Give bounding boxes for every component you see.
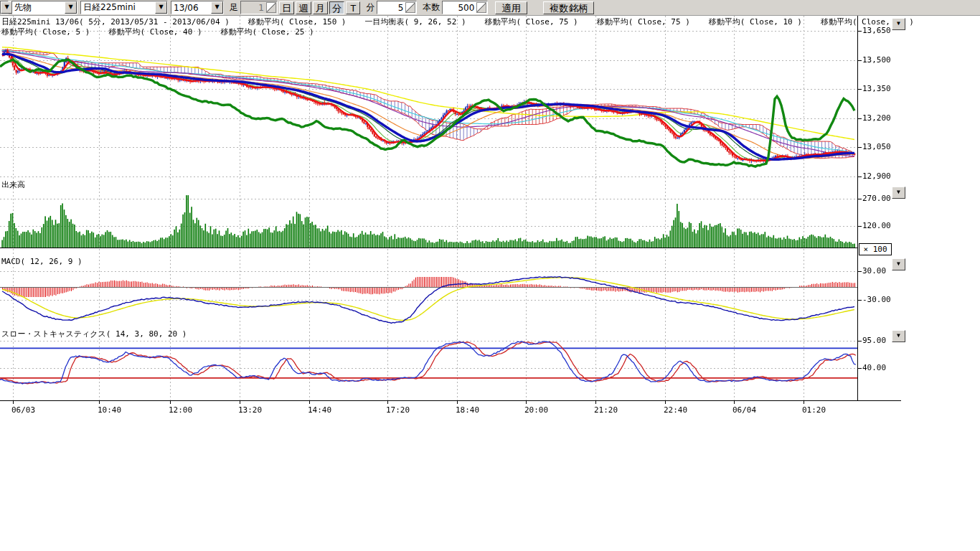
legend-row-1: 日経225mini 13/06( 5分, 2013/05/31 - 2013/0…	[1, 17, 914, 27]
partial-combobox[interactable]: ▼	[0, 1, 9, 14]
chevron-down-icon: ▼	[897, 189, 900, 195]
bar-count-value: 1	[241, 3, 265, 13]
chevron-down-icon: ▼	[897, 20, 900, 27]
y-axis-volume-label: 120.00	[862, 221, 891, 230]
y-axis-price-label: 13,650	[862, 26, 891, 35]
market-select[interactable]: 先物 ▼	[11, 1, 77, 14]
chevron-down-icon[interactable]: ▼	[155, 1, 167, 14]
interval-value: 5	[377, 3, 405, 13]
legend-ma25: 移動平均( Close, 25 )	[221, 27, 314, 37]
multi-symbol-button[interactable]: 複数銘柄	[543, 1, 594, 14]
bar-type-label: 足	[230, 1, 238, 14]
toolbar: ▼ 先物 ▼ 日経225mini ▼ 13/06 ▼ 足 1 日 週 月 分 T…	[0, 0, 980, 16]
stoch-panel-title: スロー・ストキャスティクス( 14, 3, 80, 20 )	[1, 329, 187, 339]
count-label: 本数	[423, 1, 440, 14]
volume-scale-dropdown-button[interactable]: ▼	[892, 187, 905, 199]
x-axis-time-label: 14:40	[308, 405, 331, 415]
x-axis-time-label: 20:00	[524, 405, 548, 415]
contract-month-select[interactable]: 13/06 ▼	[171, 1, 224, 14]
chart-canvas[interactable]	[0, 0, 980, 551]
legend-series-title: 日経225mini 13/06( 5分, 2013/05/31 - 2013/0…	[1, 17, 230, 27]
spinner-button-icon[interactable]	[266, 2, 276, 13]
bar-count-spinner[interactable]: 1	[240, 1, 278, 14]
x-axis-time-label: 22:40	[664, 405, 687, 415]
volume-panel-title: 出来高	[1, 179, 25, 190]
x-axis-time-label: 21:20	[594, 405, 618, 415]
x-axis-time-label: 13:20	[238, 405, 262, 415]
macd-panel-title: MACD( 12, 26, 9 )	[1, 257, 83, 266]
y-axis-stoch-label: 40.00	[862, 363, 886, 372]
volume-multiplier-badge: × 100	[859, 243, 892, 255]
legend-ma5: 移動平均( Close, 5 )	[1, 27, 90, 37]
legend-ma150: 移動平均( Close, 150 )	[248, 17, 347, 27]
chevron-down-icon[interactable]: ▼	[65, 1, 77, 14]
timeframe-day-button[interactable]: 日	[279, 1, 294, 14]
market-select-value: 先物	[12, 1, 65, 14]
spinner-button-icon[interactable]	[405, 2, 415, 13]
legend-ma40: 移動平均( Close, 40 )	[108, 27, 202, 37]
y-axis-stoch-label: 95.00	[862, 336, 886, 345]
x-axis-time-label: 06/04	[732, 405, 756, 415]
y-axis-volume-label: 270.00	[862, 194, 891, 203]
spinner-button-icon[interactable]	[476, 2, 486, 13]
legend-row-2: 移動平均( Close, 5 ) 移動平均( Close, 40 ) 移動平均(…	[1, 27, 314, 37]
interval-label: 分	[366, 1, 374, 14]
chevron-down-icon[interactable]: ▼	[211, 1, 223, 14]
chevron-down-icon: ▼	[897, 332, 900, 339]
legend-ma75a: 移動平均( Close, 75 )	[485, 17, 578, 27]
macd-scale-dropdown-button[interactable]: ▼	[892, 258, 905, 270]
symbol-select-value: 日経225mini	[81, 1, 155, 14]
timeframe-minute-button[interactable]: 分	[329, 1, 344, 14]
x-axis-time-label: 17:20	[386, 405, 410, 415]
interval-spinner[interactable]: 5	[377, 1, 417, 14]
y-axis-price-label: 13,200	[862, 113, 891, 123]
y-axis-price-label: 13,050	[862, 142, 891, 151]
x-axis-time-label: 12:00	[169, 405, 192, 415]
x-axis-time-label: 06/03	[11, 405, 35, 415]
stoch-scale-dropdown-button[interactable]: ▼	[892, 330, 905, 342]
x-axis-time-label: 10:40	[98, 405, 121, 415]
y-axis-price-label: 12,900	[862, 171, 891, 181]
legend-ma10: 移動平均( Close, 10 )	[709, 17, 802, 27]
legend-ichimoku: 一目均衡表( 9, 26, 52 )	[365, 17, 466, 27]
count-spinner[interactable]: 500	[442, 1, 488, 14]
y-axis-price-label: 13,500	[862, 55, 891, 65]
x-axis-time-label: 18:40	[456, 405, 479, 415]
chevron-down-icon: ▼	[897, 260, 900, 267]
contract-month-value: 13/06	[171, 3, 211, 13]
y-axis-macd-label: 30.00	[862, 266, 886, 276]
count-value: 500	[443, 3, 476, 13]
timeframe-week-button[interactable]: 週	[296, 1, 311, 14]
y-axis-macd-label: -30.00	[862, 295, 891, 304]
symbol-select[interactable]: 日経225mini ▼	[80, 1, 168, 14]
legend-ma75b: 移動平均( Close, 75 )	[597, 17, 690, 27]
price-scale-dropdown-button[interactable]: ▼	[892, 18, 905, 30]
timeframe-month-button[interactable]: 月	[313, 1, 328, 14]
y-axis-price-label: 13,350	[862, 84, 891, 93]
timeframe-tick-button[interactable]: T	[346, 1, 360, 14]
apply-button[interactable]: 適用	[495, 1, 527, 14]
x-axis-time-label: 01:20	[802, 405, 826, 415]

○ ○ ○ ○ ○ ○ ○

● TO DO
Nothing but a number is required: the number of lines in the material holding the string "contract".

● SOLVED EXERCISE
2